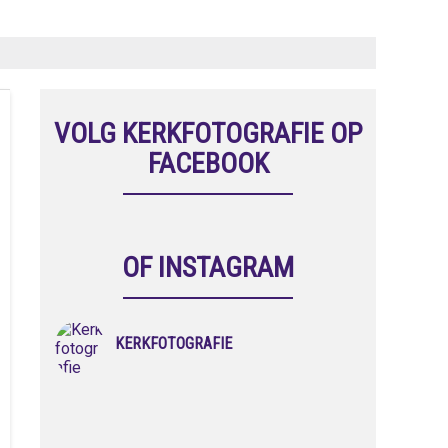
VOLG KERKFOTOGRAFIE OP
FACEBOOK
OF INSTAGRAM
KERKFOTOGRAFIE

What is required:
Nothing but the pictures should be left out when the listing is repeated exactly.

Response to this task:
VOLG KERKFOTOGRAFIE OP
FACEBOOK
OF INSTAGRAM
KERKFOTOGRAFIE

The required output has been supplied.